# Ugh...the weather



## cricket2 (Nov 16, 2007)

This weather is killing me. I want to get out so bad and do something this weekend, but its going to be colllldddd. In the 30's and 40's. I need a wood burning fireplace for my tent, then I could handle it. :rotflmao1:


----------



## kiteri (Jan 12, 2008)

Hey... cold weather just gives you an excuse to snuggle in the sleeping bag longer, right?

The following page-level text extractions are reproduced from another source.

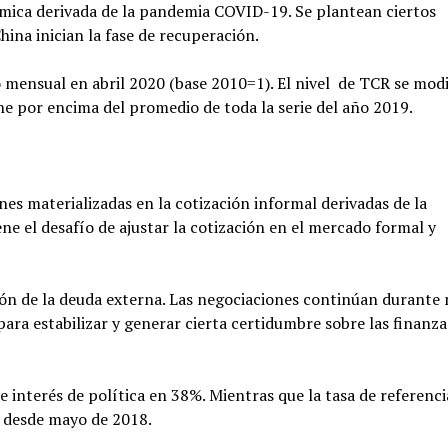
ámica derivada de la pandemia COVID-19. Se plantean ciertos
hina inician la fase de recuperación.
 mensual en abril 2020 (base 2010=1). El nivel de TCR se modi
ene por encima del promedio de toda la serie del año 2019.
es materializadas en la cotización informal derivadas de la
ne el desafío de ajustar la cotización en el mercado formal y
ión de la deuda externa. Las negociaciones continúan durante
 para estabilizar y generar cierta certidumbre sobre las finanza
e interés de política en 38%. Mientras que la tasa de referenci
jo desde mayo de 2018.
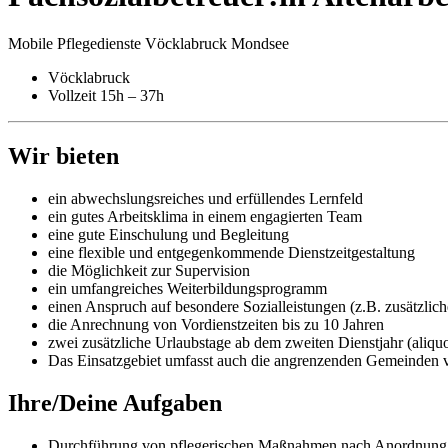
Mobile Pflegedienste Vöcklabruck Mondsee
Vöcklabruck
Vollzeit 15h – 37h
Wir bieten
ein abwechslungsreiches und erfüllendes Lernfeld
ein gutes Arbeitsklima in einem engagierten Team
eine gute Einschulung und Begleitung
eine flexible und entgegenkommende Dienstzeitgestaltung
die Möglichkeit zur Supervision
ein umfangreiches Weiterbildungsprogramm
einen Anspruch auf besondere Sozialleistungen (z.B. zusätzlic
die Anrechnung von Vordienstzeiten bis zu 10 Jahren
zwei zusätzliche Urlaubstage ab dem zweiten Dienstjahr (aliq
Das Einsatzgebiet umfasst auch die angrenzenden Gemeinden
Ihre/Deine Aufgaben
Durchführung von pflegerischen Maßnahmen nach Anordnung u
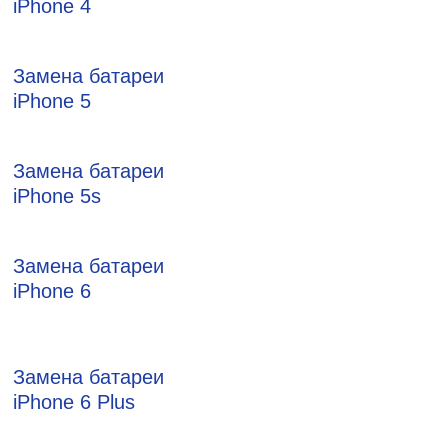
iPhone 4
Замена батареи
iPhone 5
Замена батареи
iPhone 5s
Замена батареи
iPhone 6
Замена батареи
iPhone 6 Plus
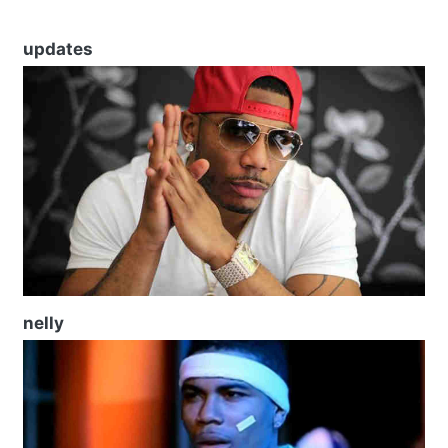
updates
nelly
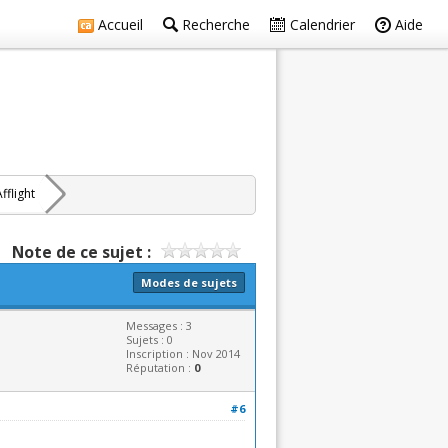
Accueil
Recherche
Calendrier
Aide
fflight
Note de ce sujet :
Modes de sujets
Messages : 3
Sujets : 0
Inscription : Nov 2014
Réputation :
0
#6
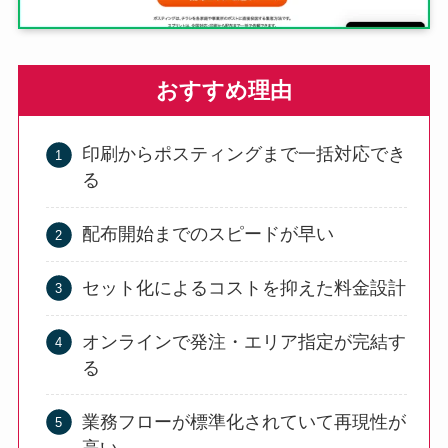
おすすめ理由
印刷からポスティングまで一括対応でき
る
配布開始までのスピードが早い
セット化によるコストを抑えた料金設計
オンラインで発注・エリア指定が完結す
る
業務フローが標準化されていて再現性が
高い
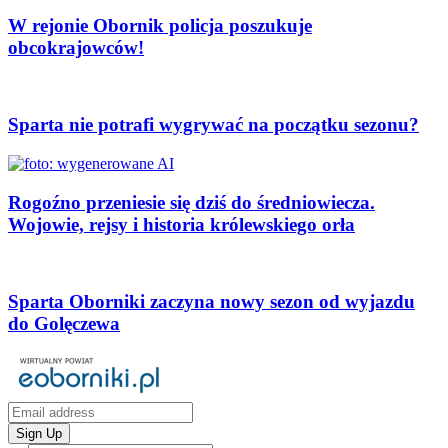
W rejonie Obornik policja poszukuje
obcokrajowców!
Sparta nie potrafi wygrywać na początku sezonu?
Rogoźno przeniesie się dziś do średniowiecza.
Wojowie, rejsy i historia królewskiego orła
Sparta Oborniki zaczyna nowy sezon od wyjazdu
do Golęczewa
Sign Up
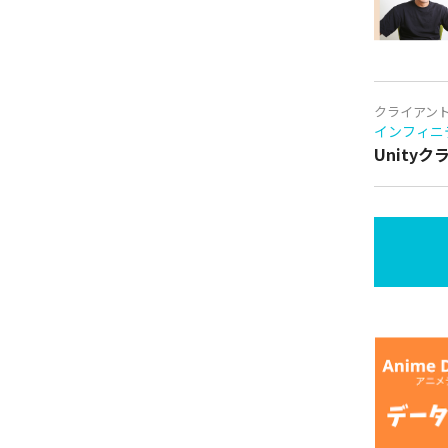
クライアン
インフィニ
Unity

I actually rent the modern cabins at my local state park in the off season to still get to enjoy some "camping" when the weather is too cold for the tent!


----------



## rcButterfly (Jan 11, 2008)

Yeah, thats the way to go. We are doing that this weekend, cabin on a lake just to get away. I cant sit in the house another weekend


----------



## grace (Nov 16, 2007)

Sandy Bottom has those cabins, and I saw them. They look very nice and roomy. The wood fireplace is needed. I don't mind being cold as long as I come in and warm up. I was raised with the cold, but we always came inside with the wood stoves and fireplaces. They warm your bones.


----------



## ctfortner (Nov 16, 2007)

Tough to beat the wooden fireplace, thats for sure. We rented a cabin this weekend in Smithville TN on Center Hill Lake, just to get away. It had a gas log fireplace, not the same, but it was better than nothing. It also had a hot tub on the deck, that was the best. It was 15 degrees outside, and we were in the hot tub, which was 102 degrees :scratchhead:. Had a blast, until you get out to go in


----------



## grace (Nov 16, 2007)

Well that sounds luxurious! A hot tub and cold weather outside. It reminds me of when we were kids. I went into the sauna, which was HOT. Then we would sit for a few minutes. Then, we'd race outside , and dive into the chilly lake water. Then go right back and do it again.


----------